Hello everyone and welcome to ZD Tech, the daily ZDNet editorial podcast. My name is Guillaume Serries and today I will explain to you why the Web3 is in fashion, and especially what it is not.

So here it is, 2022 is just beginning and everyone is talking about the advent of Web3. But what is Web3?

The term was first used in 2014 by Briton Gavin Wood, the co-founder of the cryptocurrency Ethereum. He then created the Web3 Foundation. The ambition of this foundation? “Fund the research and development teams that build the foundations of the decentralized web”, we can read on the foundation’s website.

To sum up, Web3 is defined by its promoters as the anti-model of Web 2.0. So, I have to talk to you about Web 2.0.

Return to Web 2.0

Web 2.0 is a concept forged in the mid-2000s, which covers the web as we still know it today. It makes it possible to distinguish in the history of the web the rise in importance of the interaction of Internet users via platforms, whether they are social networks or e-commerce sites.

And one of the consequences of the rise of platforms is the loss of control of Internet users over their personal data.

On the contrary, the Web3, according to its promoters, would allow users to regain control of their data thanks to a more decentralized architecture. And on web governance.

In short, the Web3 is a possible future internet where all data and all content is stored on blockchains, tokenized, managed and accessible on distributed networks in order to democratize the internet.

And how would that be possible? Well, thanks to the … blockchain.

Because yes, with NFTs for example, everyone would become an actor and owner of the web.

Because yes, with new communities based on these virtual microproperties, decisions could be taken jointly between micro actors, without taking into account the interests of GAFAM.

Because yes, with the use of the blockchain, the operating rules would be known to all, available to all.

However, the idea of ​​a decentralized web is not new. The success of peer-to-peer technology a few years ago showed that decentralization worked. But BitTorrent and eMule have since almost disappeared. Blame it on piracy.

“You do not have the Web3”

“Platforms and applications will not be owned by a central player, but by users, who will gain their share of ownership by contributing to the development and maintenance of these services”, prophesies Gavin Wood, the main promoter of the concept.

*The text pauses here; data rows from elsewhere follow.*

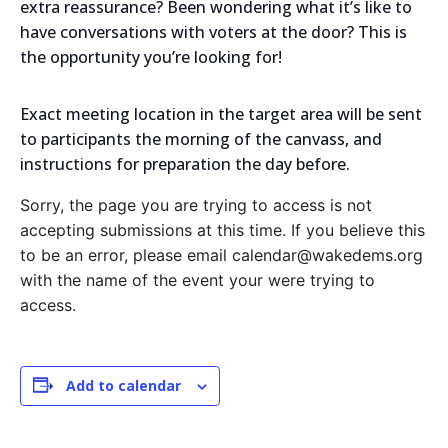
extra reassurance? Been wondering what it’s like to
have conversations with voters at the door? This is
the opportunity you’re looking for!
Exact meeting location in the target area will be sent
to participants the morning of the canvass, and
instructions for preparation the day before.
Sorry, the page you are trying to access is not
accepting submissions at this time. If you believe this
to be an error, please email calendar@wakedems.org
with the name of the event your were trying to
access.
Add to calendar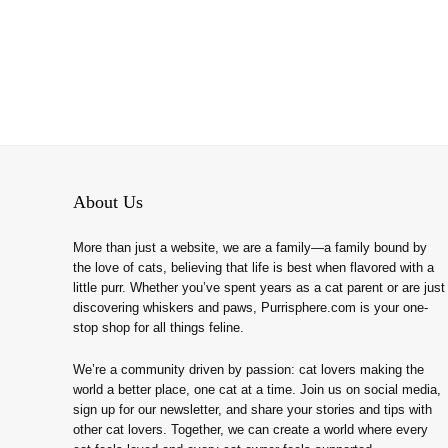
About Us
More than just a website, we are a family—a family bound by
the love of cats, believing that life is best when flavored with a
little purr. Whether you’ve spent years as a cat parent or are just
discovering whiskers and paws, Purrisphere.com is your one-
stop shop for all things feline.
We’re a community driven by passion: cat lovers making the
world a better place, one cat at a time. Join us on social media,
sign up for our newsletter, and share your stories and tips with
other cat lovers. Together, we can create a world where every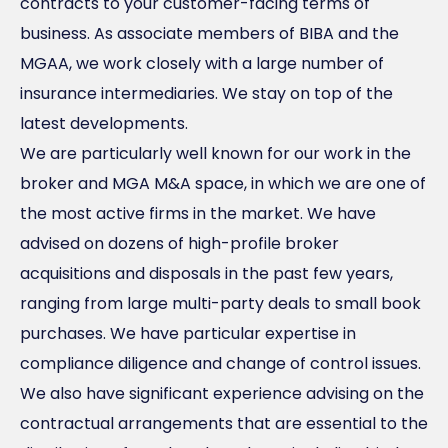
contracts to your customer-facing terms of
business. As associate members of BIBA and the
MGAA, we work closely with a large number of
insurance intermediaries. We stay on top of the
latest developments.
We are particularly well known for our work in the
broker and MGA M&A space, in which we are one of
the most active firms in the market. We have
advised on dozens of high-profile broker
acquisitions and disposals in the past few years,
ranging from large multi-party deals to small book
purchases. We have particular expertise in
compliance diligence and change of control issues.
We also have significant experience advising on the
contractual arrangements that are essential to the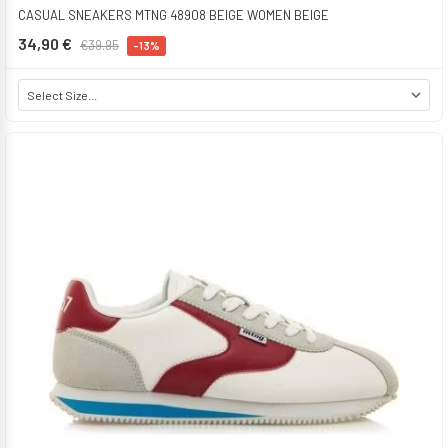
CASUAL SNEAKERS MTNG 48908 BEIGE WOMEN BEIGE
34,90 €
€39.95
-13%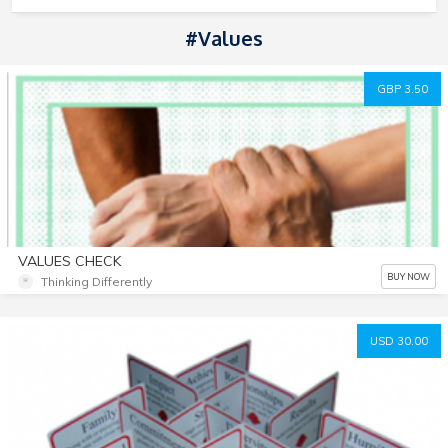
#Values
GBP 3.50
VALUES CHECK
BUY NOW
Thinking Differently
USD 30.00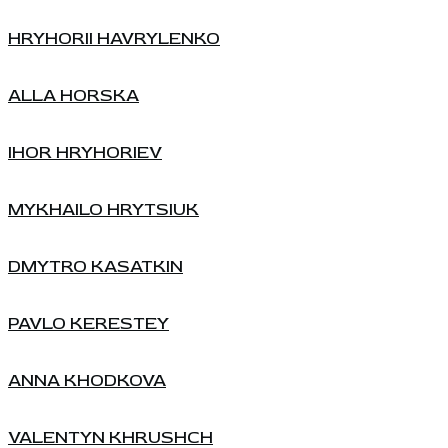
HRYHORII HAVRYLENKO
ALLA HORSKA
IHOR HRYHORIEV
MYKHAILO HRYTSIUK
DMYTRO KASATKIN
PAVLO KERESTEY
ANNA KHODKOVA
VALENTYN KHRUSHCH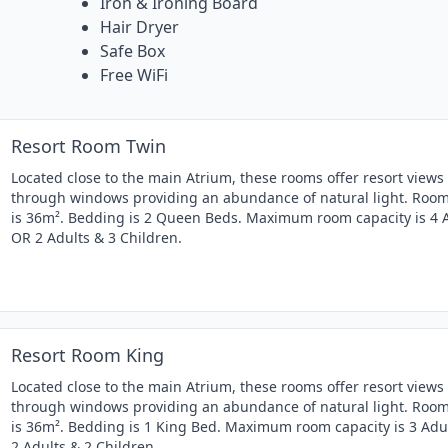
Iron & Ironing Board
Hair Dryer
Safe Box
Free WiFi
Resort Room Twin
Located close to the main Atrium, these rooms offer resort views
through windows providing an abundance of natural light. Room
is 36m². Bedding is 2 Queen Beds. Maximum room capacity is 4 
OR 2 Adults & 3 Children.
Resort Room King
Located close to the main Atrium, these rooms offer resort views
through windows providing an abundance of natural light. Room
is 36m². Bedding is 1 King Bed. Maximum room capacity is 3 Adu
2 Adults & 2 Children.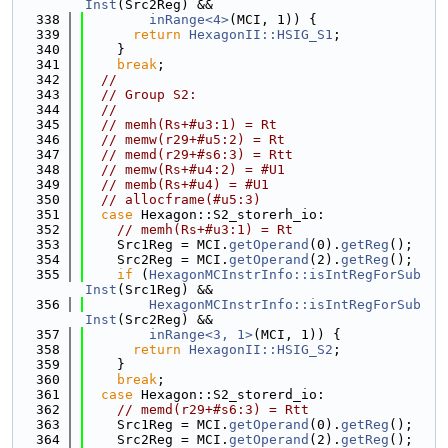
Inst
(Src2Reg) &&
  338
inRange<4>
(MCI, 1)) {
  339
return
HexagonII::HSIG_S1
;
  340
    }
  341
break
;
  342
//
  343
// Group S2:
  344
//
  345
// memh(Rs+#u3:1) = Rt
  346
// memw(r29+#u5:2) = Rt
  347
// memd(r29+#s6:3) = Rtt
  348
// memw(Rs+#u4:2) = #U1
  349
// memb(Rs+#u4) = #U1
  350
// allocframe(#u5:3)
  351
case
 Hexagon::S2_storerh_io:
  352
// memh(Rs+#u3:1) = Rt
  353
    Src1Reg = MCI.
getOperand
(0).
getReg
();
  354
    Src2Reg = MCI.
getOperand
(2).
getReg
();
  355
if
 (
HexagonMCInstrInfo::isIntRegForSub
Inst
(Src1Reg) &&
  356
HexagonMCInstrInfo::isIntRegForSub
Inst
(Src2Reg) &&
  357
inRange<3, 1>
(MCI, 1)) {
  358
return
HexagonII::HSIG_S2
;
  359
    }
  360
break
;
  361
case
 Hexagon::S2_storerd_io:
  362
// memd(r29+#s6:3) = Rtt
  363
    Src1Reg = MCI.
getOperand
(0).
getReg
();
  364
    Src2Reg = MCI.
getOperand
(2).
getReg
();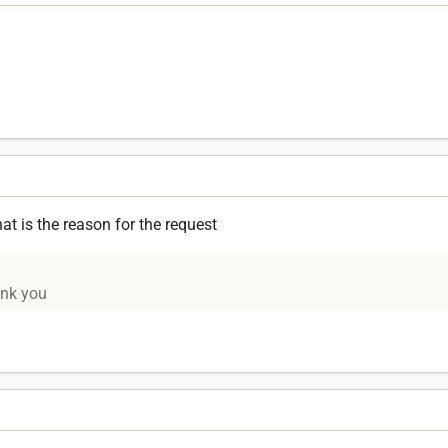
 is the reason for the request
ank you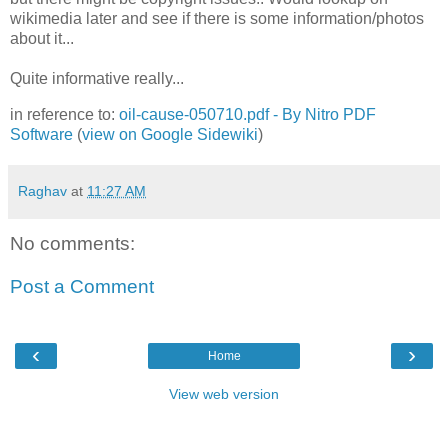
wikimedia later and see if there is some information/photos
about it...
Quite informative really...
in reference to:
oil-cause-050710.pdf - By Nitro PDF
Software
(
view on Google Sidewiki
)
Raghav
at
11:27 AM
No comments:
Post a Comment
‹
›
Home
View web version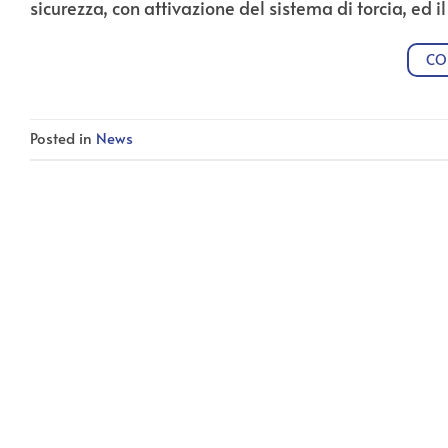
sicurezza, con attivazione del sistema di torcia, ed i
CO
Posted in
News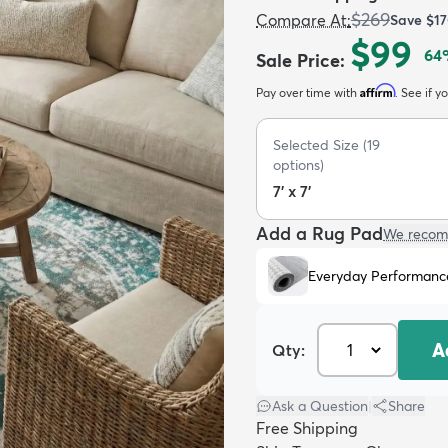
$269
Compare At
:
Save
$1
$99
64
Sale Price
:
Affirm
Pay over time with
. See if y
Selected Size
(
19
options)
7' x 7'
Add a Rug Pad
We recom
Everyday Performanc
A
Qty:
Ask a Question
|
Share
Free Shipping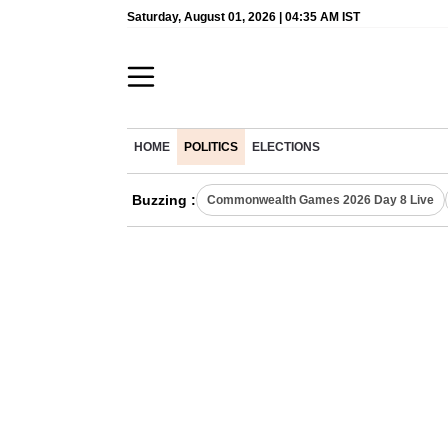
Saturday, August 01, 2026 | 04:35 AM IST
HOME
POLITICS
ELECTIONS
Buzzing :
Commonwealth Games 2026 Day 8 Live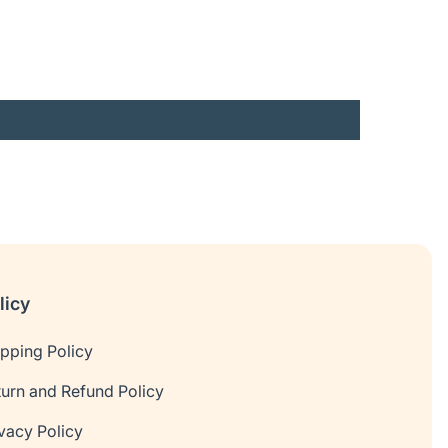
licy
ipping Policy
turn and Refund Policy
vacy Policy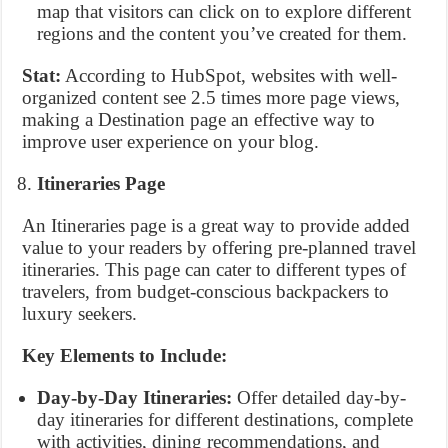
map that visitors can click on to explore different
regions and the content you’ve created for them.
Stat:
According to HubSpot, websites with well-
organized content see 2.5 times more page views,
making a Destination page an effective way to
improve user experience on your blog.
Itineraries Page
An Itineraries page is a great way to provide added
value to your readers by offering pre-planned travel
itineraries. This page can cater to different types of
travelers, from budget-conscious backpackers to
luxury seekers.
Key Elements to Include:
Day-by-Day Itineraries:
Offer detailed day-by-
day itineraries for different destinations, complete
with activities, dining recommendations, and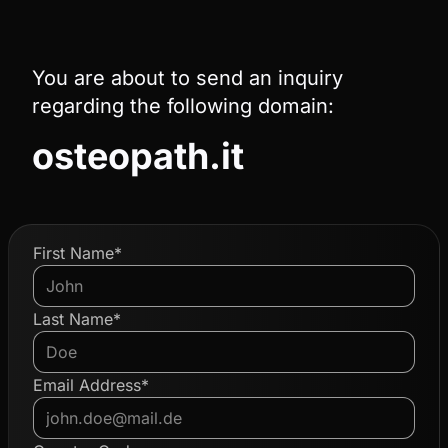
You are about to send an inquiry
regarding the following domain:
osteopath.it
First Name*
Last Name*
Email Address*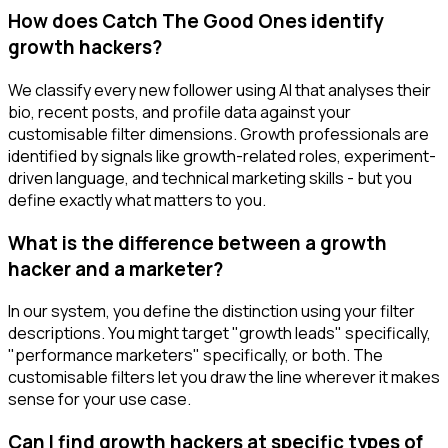
How does Catch The Good Ones identify
growth hackers?
We classify every new follower using AI that analyses their
bio, recent posts, and profile data against your
customisable filter dimensions. Growth professionals are
identified by signals like growth-related roles, experiment-
driven language, and technical marketing skills - but you
define exactly what matters to you.
What is the difference between a growth
hacker and a marketer?
In our system, you define the distinction using your filter
descriptions. You might target "growth leads" specifically,
"performance marketers" specifically, or both. The
customisable filters let you draw the line wherever it makes
sense for your use case.
Can I find growth hackers at specific types of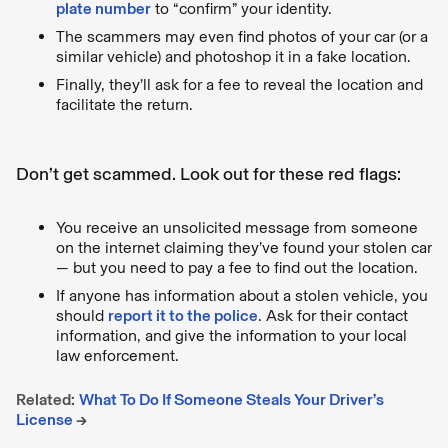
plate number
to “confirm” your identity.
The scammers may even find photos of your car (or a
similar vehicle) and photoshop it in a fake location.
Finally, they’ll ask for a fee to reveal the location and
facilitate the return.
Don’t get scammed. Look out for these red flags:
You receive an unsolicited message from someone
on the internet claiming they’ve found your stolen car
— but you need to pay a fee to find out the location.
If anyone has information about a stolen vehicle, you
should
report it to the police
. Ask for their contact
information, and give the information to your local
law enforcement.
Related:
What To Do If Someone Steals Your Driver’s
License
→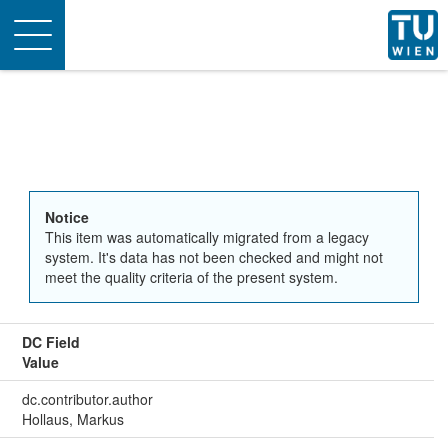
Toggle
navigation
Notice
This item was automatically migrated from a legacy
system. It's data has not been checked and might not
meet the quality criteria of the present system.
DC Field
Value
dc.contributor.author
Hollaus, Markus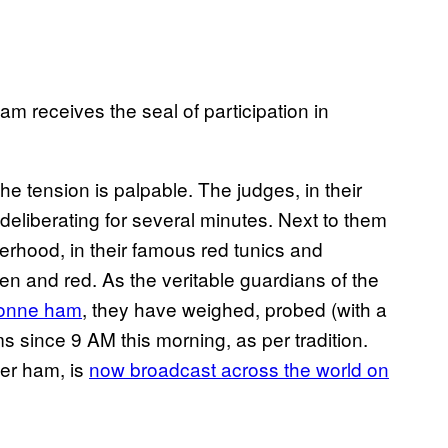
 receives the seal of participation in
he tension is palpable. The judges, in their
deliberating for several minutes. Next to them
hood, in their famous red tunics and
reen and red. As the veritable guardians of the
onne ham
, they have weighed, probed (with a
ms since 9 AM this morning, as per tradition.
mer ham, is
now broadcast across the world on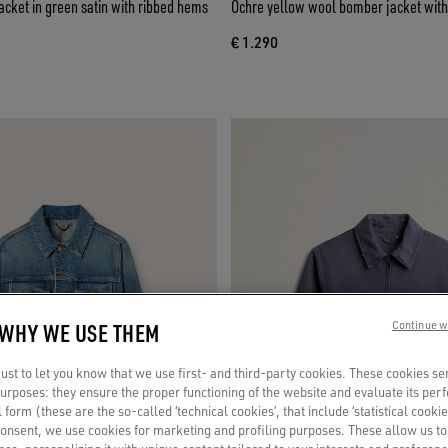
cket in green satin with ribbed hems
Ochre yellow wool bomber jacket with
€ 1.290
 WHY WE USE THEM
Continue w
st to let you know that we use first- and third-party cookies. These cookies se
 purposes: they ensure the proper functioning of the website and evaluate its pe
al form (these are the so-called ‘technical cookies’, that include ‘statistical cookie
consent, we use cookies for marketing and profiling purposes. These allow us t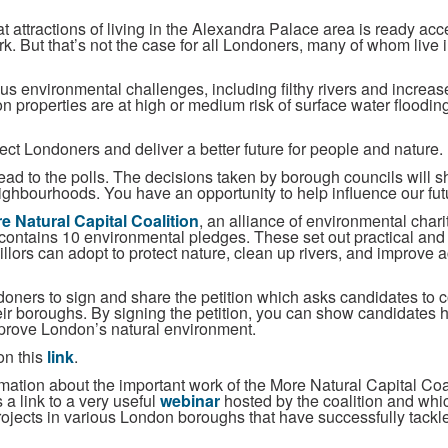
t attractions of living in the Alexandra Palace area is ready ac
rk. But that’s not the case for all Londoners, many of whom live i
ious environmental challenges, including filthy rivers and increa
 properties are at high or medium risk of surface water flooding 
ct Londoners and deliver a better future for people and nature.
ad to the polls. The decisions taken by borough councils will sh
neighbourhoods. You have an opportunity to help influence our fu
e Natural Capital Coalition
, an alliance of environmental chari
l, contains 10 environmental pledges. These set out practical and
llors can adopt to protect nature, clean up rivers, and improve 
ndoners to sign and share the petition which asks candidates to 
ir boroughs. By signing the petition, you can show candidates 
improve London’s natural environment.
on this
link
.
mation about the important work of the More Natural Capital Coa
a link to a very useful
webinar
hosted by the coalition and whic
rojects in various London boroughs that have successfully tack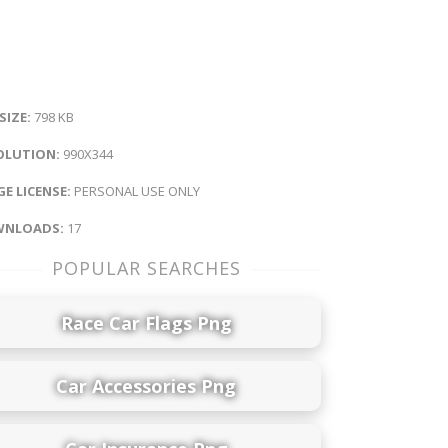
 SIZE:
798 KB
OLUTION:
990X344
E LICENSE:
PERSONAL USE ONLY
NLOADS:
17
POPULAR SEARCHES
Race Car Flags Png
Car Accessories Png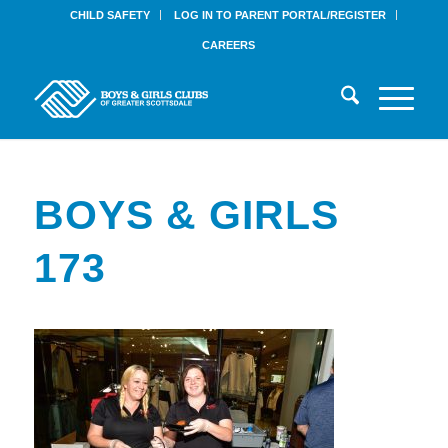
CHILD SAFETY
LOG IN TO PARENT PORTAL/REGISTER
CAREERS
BOYS & GIRLS
173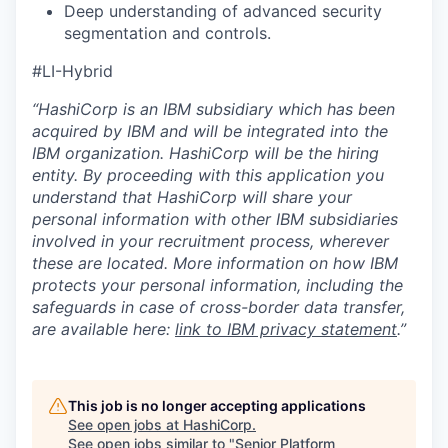
Deep understanding of advanced security
segmentation and controls.
#LI-Hybrid
“HashiCorp is an IBM subsidiary which has been
acquired by IBM and will be integrated into the
IBM organization. HashiCorp will be the hiring
entity. By proceeding with this application you
understand that HashiCorp will share your
personal information with other IBM subsidiaries
involved in your recruitment process, wherever
these are located. More information on how IBM
protects your personal information, including the
safeguards in case of cross-border data transfer,
are available here:
link to IBM privacy statement
.”
This job is no longer accepting applications
See open jobs at
HashiCorp
.
See open jobs similar to "
Senior Platform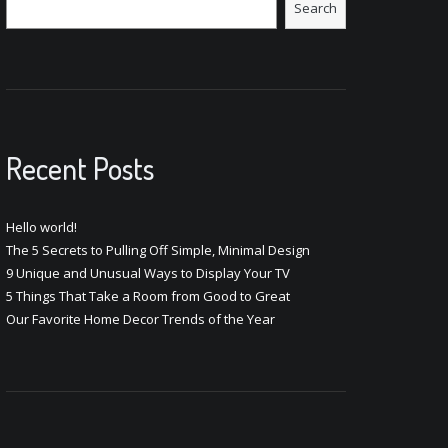
Search
Recent Posts
Hello world!
The 5 Secrets to Pulling Off Simple, Minimal Design
9 Unique and Unusual Ways to Display Your TV
5 Things That Take a Room from Good to Great
Our Favorite Home Decor Trends of the Year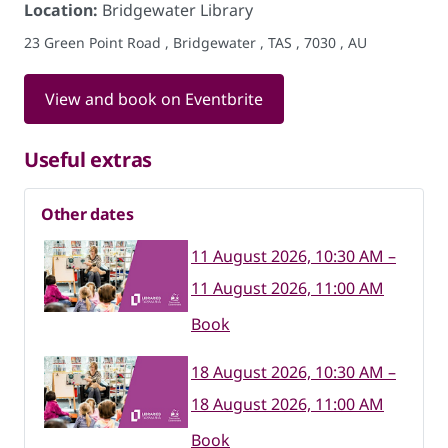
Location:
Bridgewater Library
23 Green Point Road , Bridgewater , TAS , 7030 , AU
View and book on Eventbrite
Useful extras
Other dates
11 August 2026, 10:30 AM –
11 August 2026, 11:00 AM
Book
18 August 2026, 10:30 AM –
18 August 2026, 11:00 AM
Book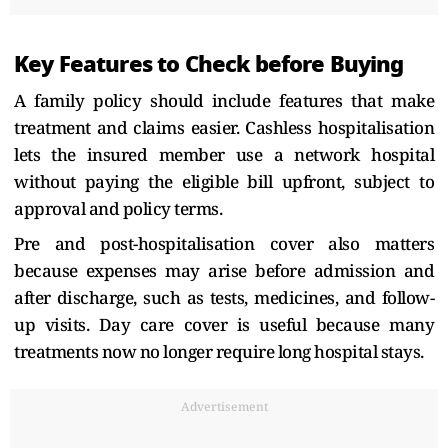
Key Features to Check before Buying
A family policy should include features that make
treatment and claims easier. Cashless hospitalisation
lets the insured member use a network hospital
without paying the eligible bill upfront, subject to
approval and policy terms.
Pre and post-hospitalisation cover also matters
because expenses may arise before admission and
after discharge, such as tests, medicines, and follow-
up visits. Day care cover is useful because many
treatments now no longer require long hospital stays.
Advertisement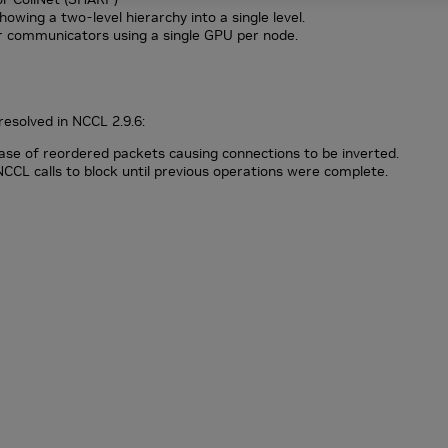
owing a two-level hierarchy into a single level.
r communicators using a single GPU per node.
resolved in NCCL 2.9.6:
ase of reordered packets causing connections to be inverted.
 NCCL calls to block until previous operations were complete.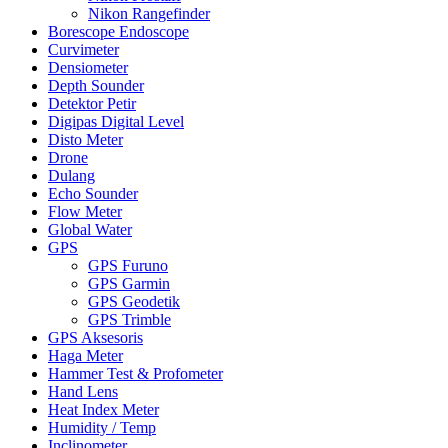
Nikon Rangefinder
Borescope Endoscope
Curvimeter
Densiometer
Depth Sounder
Detektor Petir
Digipas Digital Level
Disto Meter
Drone
Dulang
Echo Sounder
Flow Meter
Global Water
GPS
GPS Furuno
GPS Garmin
GPS Geodetik
GPS Trimble
GPS Aksesoris
Haga Meter
Hammer Test & Profometer
Hand Lens
Heat Index Meter
Humidity / Temp
Inclinometer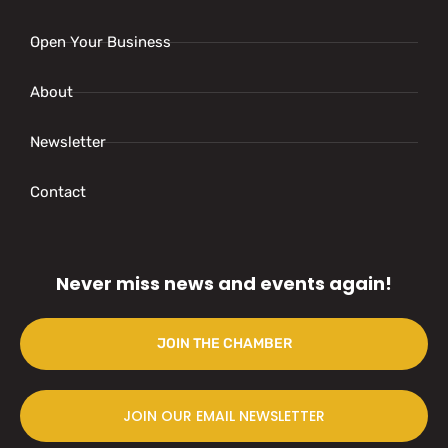
Open Your Business
About
Newsletter
Contact
Never miss news and events again!
JOIN THE CHAMBER
JOIN OUR EMAIL NEWSLETTER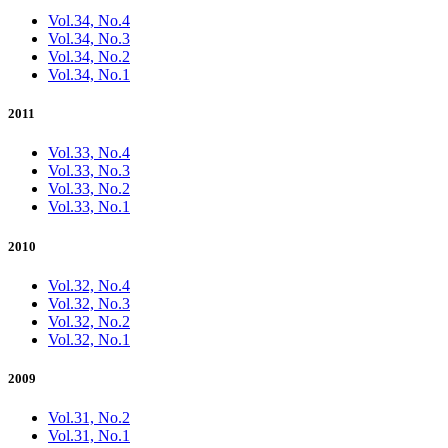
Vol.34, No.4
Vol.34, No.3
Vol.34, No.2
Vol.34, No.1
2011
Vol.33, No.4
Vol.33, No.3
Vol.33, No.2
Vol.33, No.1
2010
Vol.32, No.4
Vol.32, No.3
Vol.32, No.2
Vol.32, No.1
2009
Vol.31, No.2
Vol.31, No.1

Hence the scathing remark of Jack Dorsey, ex-boss of Twitter, about Web3: “you don’t own Web3,” he says. “Venture capitalists own the web. “

And the fact that much of the “decentralization” in the Web3 world relies on the Amazon Web Services cloud also seems to prove him right. Because it is one thing to have web services based on blockchain and tokenization. It is quite another to replace existing infrastructure.